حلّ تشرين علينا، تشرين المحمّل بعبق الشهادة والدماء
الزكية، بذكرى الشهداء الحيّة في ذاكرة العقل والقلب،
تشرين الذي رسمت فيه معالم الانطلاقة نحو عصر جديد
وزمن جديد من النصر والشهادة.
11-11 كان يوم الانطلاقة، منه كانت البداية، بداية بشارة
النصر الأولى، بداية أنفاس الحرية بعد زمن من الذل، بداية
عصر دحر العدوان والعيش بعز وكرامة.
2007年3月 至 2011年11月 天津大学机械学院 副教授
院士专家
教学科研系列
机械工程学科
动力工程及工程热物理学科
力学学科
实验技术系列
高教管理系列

TO DO: What is wanted is the line containing "الزكية، بذكرى الشهداء" and every line after it through the last line of the entries, printed exactly.

ANSWER BOX:
الزكية، بذكرى الشهداء الحيّة في ذاكرة العقل والقلب،
تشرين الذي رسمت فيه معالم الانطلاقة نحو عصر جديد
وزمن جديد من النصر والشهادة.
11-11 كان يوم الانطلاقة، منه كانت البداية، بداية بشارة
النصر الأولى، بداية أنفاس الحرية بعد زمن من الذل، بداية
عصر دحر العدوان والعيش بعز وكرامة.
2007年3月 至 2011年11月 天津大学机械学院 副教授
院士专家
教学科研系列
机械工程学科
动力工程及工程热物理学科
力学学科
实验技术系列
高教管理系列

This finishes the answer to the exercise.